It is hard to tell for certain from your photo, but it looks like you have pulled it down too far in the back to me as well, just like in cheap army movies. It's a common mistake.


----------



## CANADIAN F0RCES (8 Jul 2009)

Again, my question was in relation whether those metal grommets were alowed to be seen. But this has been answered so you can close this post as I have no further questions on this matter and if you (army.ca staff) deems it so. =)


----------



## Eye In The Sky (8 Jul 2009)

CANADIAN F0RCES said:
			
		

> I have been in for a week. Seeing others with it on and crafting your own are 2 different things.
> Now, had your ignorant ass read my post in it's entirty, you would know it was this,
> 
> My question was not geared so much towards, "how to make it" rather, if it was alright having the 2 holes on the right side showing or if you are to fold it further down so as not to see them.
> ...



Because I am in the right mood, and you asked for it...I'll respond to your post.

First off, I took time out of my day to pull up the actual DRESS REGULATIONS, find the right part, copy it and post it for you.  Answer your post respectfully in the first place?  I posted the fucking dress regulations.  I could have ignored your question like most other members here would have, or simply said "search".

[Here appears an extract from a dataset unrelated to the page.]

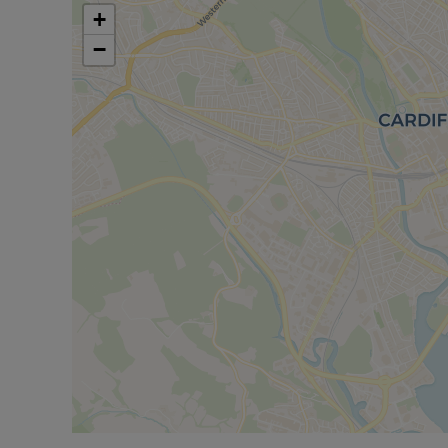
appreciate all that this end of terrace house has to
+
−
Council Tax Band A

Belittle you?  I saw your first post for what it was;  some 18 year old with his "i got my gear!!' hard-on, having to put a picture up and *demand* to have an answer now.  See your quote below f**kstick.



			
				CANADIAN F0RCES said:
			
		

> ok so I just recieved my gear(minus my boots and small pack).
> from what I know from my brothers(he is in kingston so he can't help and I am not working today so no smart comments about asking at my armouries, I simply want to do it now!)



I chose to ignore your (perceived by your post) attitude and post the quote from the dress regs, as a starting point for you.  Before the Mods (rightfully so) told you to search, and other forum members told you to loose the "answer me now!" attitude.

My *arrogant ass* started putting mouthy little punks like you thru the training system sometime around 1993 after I had 3 years in and did my course to qualify as an Instructor.  What were you doing in 1993?  Kindergarten or something??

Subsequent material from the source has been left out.